If you have a strong linter in a loop those mistakes can be automatically detected and passed back into the LLM to get fixed.
Surely that's a solution to hallucinations?
It won't catch other types of logic error, but I would classify those as bugs, not hallucinations.
>It won't catch other types of logic error, but I would classify those as bugs, not hallucinations.
Let's go a step further, the LLM can produce bug free code too if we just call the bugs "glitches".
You are making a purely arbitrary decision on how to classify an LLM's mistakes based on how easy it is to catch them, regardless of their severity or cause. But simply categorizing the mistakes in a different bucket doesn't make them any less of a problem.
I don’t see why an LLM wouldn’t hallucinate project requirements or semantic interface contracts. The only way you could escape that is by full-blown formal verification and specification.
"I tried copilot 2 years ago and I didn’t like it."

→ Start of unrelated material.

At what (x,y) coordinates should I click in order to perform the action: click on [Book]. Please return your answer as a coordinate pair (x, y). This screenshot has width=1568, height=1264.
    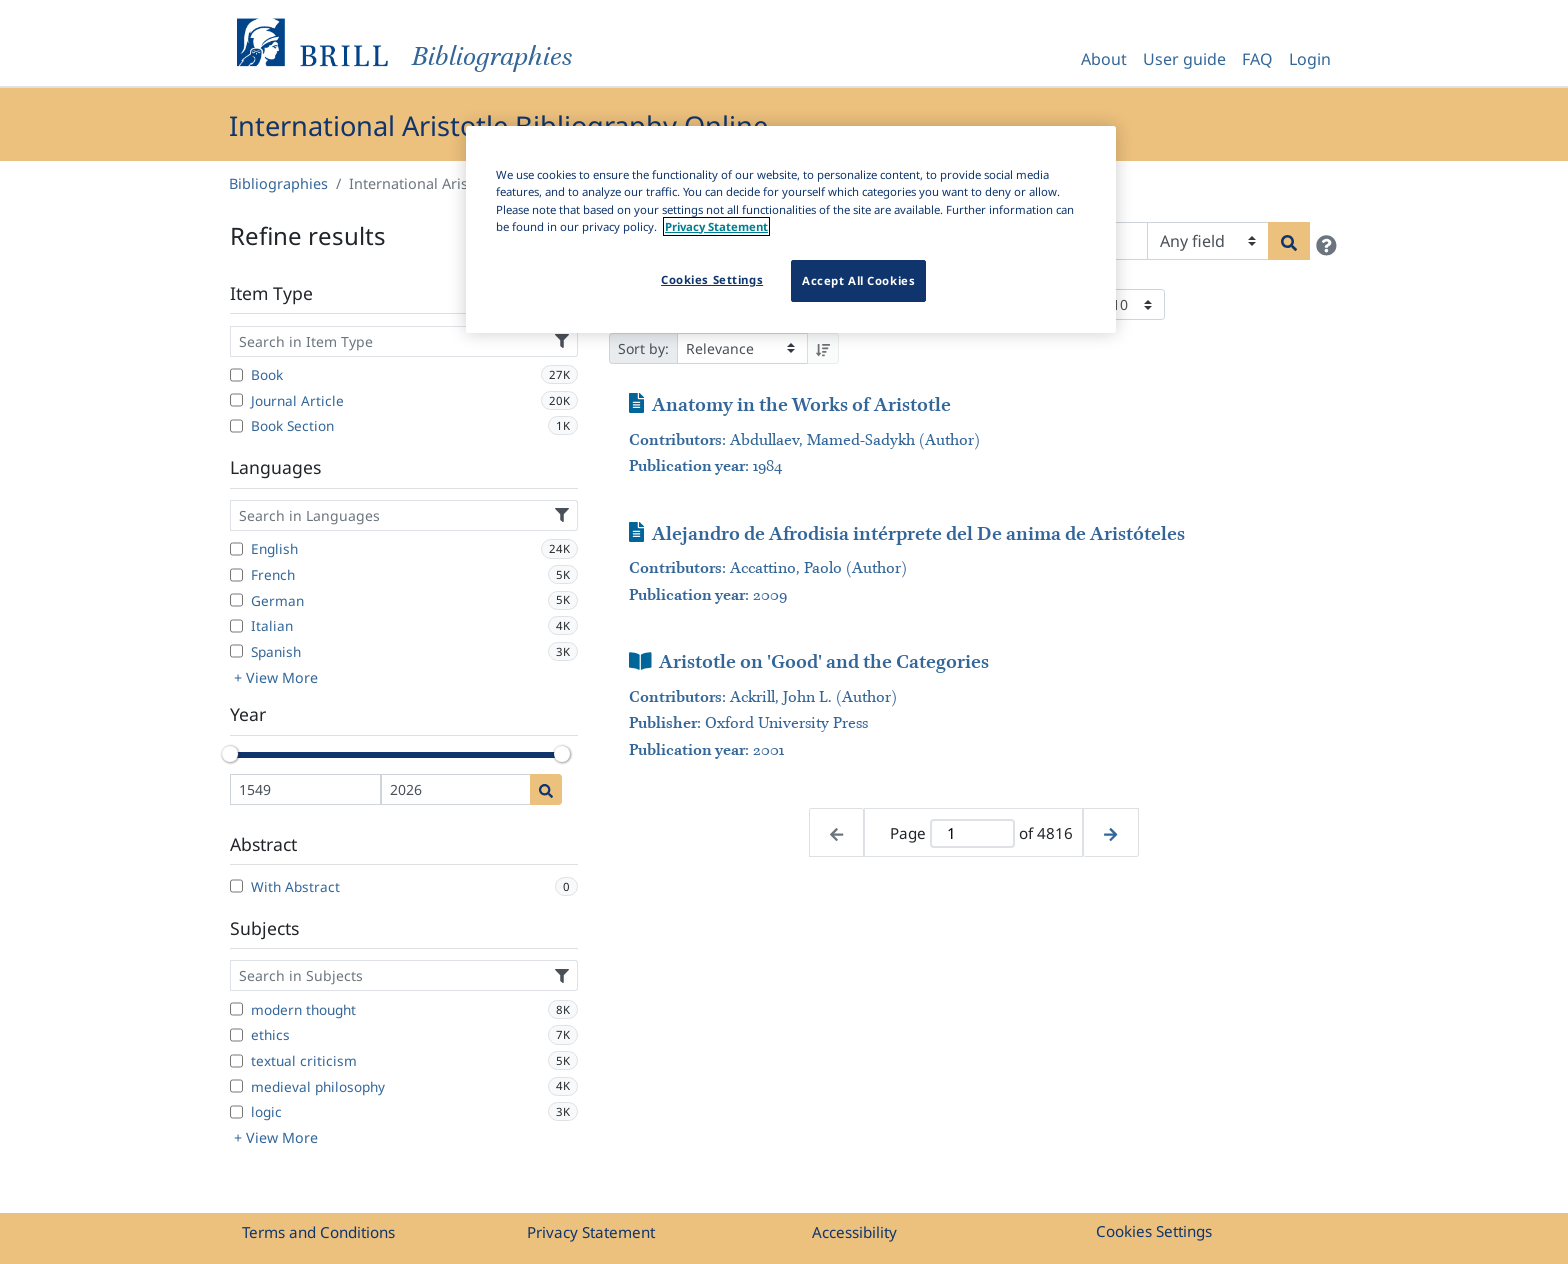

Great article BTW, it’s amazing that you’re now blaming developers smarter than you for lack of LLM adoption, as if it weren’t enough for the technology to be useful to become widespread.
Try to deal with „an agent takes 3 minutes to make a small transformation to my codebase and it takes me another 5 to figure out why it changed what it did only to realize that it was the wrong approach and redo it by hand, which took another 7 minutes” in your next one.
What valid AI criticisms? Most criticisms of AI are not very deep nor founded in complexity theoretic arguments, whereas Yann LeCun himself gave an excellent 1 slide explanation of the limits of LLMs. Most AI criticisms are low quality arguments.
Interns don’t cost 20 bucks a month but training users in the specifics of your org is important.
Knowing what is important or pointless comes with understanding the skill set.